In practice, this means core functions are immediately accessible, advanced capabilities appear contextually, and new features surface when they are relevant to a user's current task.
Duolingo applies this principle consistently. New users begin with a single action. Additional capabilities appear gradually as usage grows. Complexity builds over time — not all at once.
Prototyping as a structural test.
New features are often developed and tested in isolation. The key question becomes: does the feature work? But the more important question often remains unanswered: what does this feature do to the overall product?
This is where prototyping becomes valuable in a different way. A prototype that integrates a new feature into an existing user flow quickly reveals where users lose orientation, where system states become unclear, or how a new feature interacts with existing automation.
In this context, prototyping isn't just a design step. It's a structural risk test for the product.
The EU AI Act — transparency becomes mandatory.
Since 2025, the EU AI Act has introduced new transparency requirements. In certain situations, companies must clearly indicate when users are interacting with an AI system. Automated decisions with significant impact require additional explanations.
This isn't just a regulatory detail. It's a UX challenge.
Products must communicate when AI is active, why decisions are made, and where users can intervene. Transparency simultaneously fulfills regulatory expectations and builds user trust.
What this means for mid-sized companies.
In many mid-sized organizations, AI features are integrated into long-established systems — ERP platforms, CRM tools, or production software.

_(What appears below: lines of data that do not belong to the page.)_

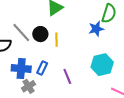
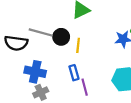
gray line: (21, 32) -> (41, 32), turned -40
blue rectangle: (42, 68) -> (74, 73), moved, turned -48

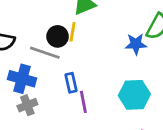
gray line: (41, 32) -> (45, 53), moved
yellow line: (78, 45) -> (73, 32), moved

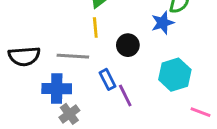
black circle: (58, 36) -> (128, 45), moved

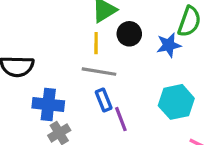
black circle: (128, 45) -> (129, 34), moved
gray line: (73, 56) -> (99, 72), moved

The challenge isn't just interface complexity. It's trust. Employees are often asked to hand over decisions they previously made themselves. Research shows that many AI projects fail not because of technology, but because of missing user acceptance.

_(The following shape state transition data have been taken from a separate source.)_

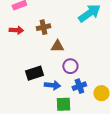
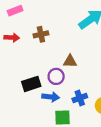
brown triangle: (57, 46) -> (70, 61), moved
purple circle: (70, 66) -> (56, 76), moved

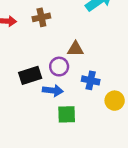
blue cross: (80, 98) -> (91, 80), moved, turned 32

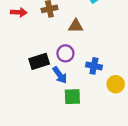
brown triangle: (75, 49) -> (76, 26), moved
blue arrow: (53, 90) -> (60, 75), turned 48

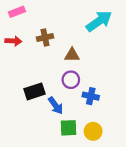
purple circle: (65, 53) -> (71, 80), moved
yellow circle: (116, 84) -> (93, 131), moved

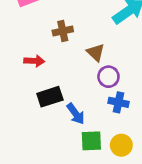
red arrow: (13, 41) -> (34, 61), moved
brown triangle: (72, 55) -> (96, 52), turned 42
purple circle: (71, 80) -> (108, 77), moved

When people understand what the system does, how it makes decisions, and where they can intervene, adoption increases significantly.

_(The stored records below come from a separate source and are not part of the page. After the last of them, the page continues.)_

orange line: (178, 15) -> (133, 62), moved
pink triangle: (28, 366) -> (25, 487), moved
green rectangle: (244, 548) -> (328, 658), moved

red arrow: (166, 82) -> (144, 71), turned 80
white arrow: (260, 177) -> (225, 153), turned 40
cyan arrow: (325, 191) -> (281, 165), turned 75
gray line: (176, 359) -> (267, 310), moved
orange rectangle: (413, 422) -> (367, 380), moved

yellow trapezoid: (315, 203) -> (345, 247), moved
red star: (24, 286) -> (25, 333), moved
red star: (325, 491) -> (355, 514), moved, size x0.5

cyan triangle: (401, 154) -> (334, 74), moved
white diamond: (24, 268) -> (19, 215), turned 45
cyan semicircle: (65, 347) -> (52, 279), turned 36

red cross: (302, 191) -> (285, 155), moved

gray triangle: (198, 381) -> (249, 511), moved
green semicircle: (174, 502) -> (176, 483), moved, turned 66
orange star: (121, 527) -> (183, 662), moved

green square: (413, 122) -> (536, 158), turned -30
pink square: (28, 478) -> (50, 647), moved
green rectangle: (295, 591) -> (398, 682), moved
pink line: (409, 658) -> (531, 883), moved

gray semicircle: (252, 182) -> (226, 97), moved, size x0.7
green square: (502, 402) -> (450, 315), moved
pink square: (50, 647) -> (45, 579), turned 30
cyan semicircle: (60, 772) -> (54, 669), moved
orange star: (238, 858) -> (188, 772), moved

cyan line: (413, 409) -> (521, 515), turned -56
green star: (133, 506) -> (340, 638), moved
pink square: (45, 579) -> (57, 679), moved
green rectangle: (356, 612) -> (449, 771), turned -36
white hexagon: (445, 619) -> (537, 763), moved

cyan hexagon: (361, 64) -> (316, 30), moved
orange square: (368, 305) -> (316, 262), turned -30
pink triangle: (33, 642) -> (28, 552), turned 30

What this means for startups — depending on stage.
The product stage matters. Early stage (pre-product-market fit): the priority is discovering whether the core value of the product actually resonates. Over-engineering structure too early can slow down learning. Features should be introduced carefully — to make the core value visible, not to impress.
Scale-ups (post-product-market fit): this is where the problems described here fully emerge. As feature sets grow and user bases expand, structural weaknesses quickly appear: users fail to recognize value, support requests increase, and powerful capabilities remain unused.
In this phase, progressive disclosure, structured onboarding, and prototyping become essential tools.
Typical symptoms — and what they actually mean.
For SaaS scale-ups: trial users fail to recognize clear value, advanced features remain unused, and support teams repeatedly answer the same questions.
For mid-sized software providers: employees bypass new AI features, training effort increases with each release, and legacy tools continue to run alongside new systems.
These are not design problems. They are symptoms of missing structural work in the product.
The Takeaway.
Feature explosion accelerates innovation. That can be valuable. But the same speed that allows new capabilities to appear faster also makes structural weaknesses visible sooner.
Competitive advantage rarely lies in the individual feature. It lies in making complexity understandable — through clear layering, thoughtful integration, and transparency about what the system actually does.
The product that makes complex functionality understandable will win. Not the one with the most features.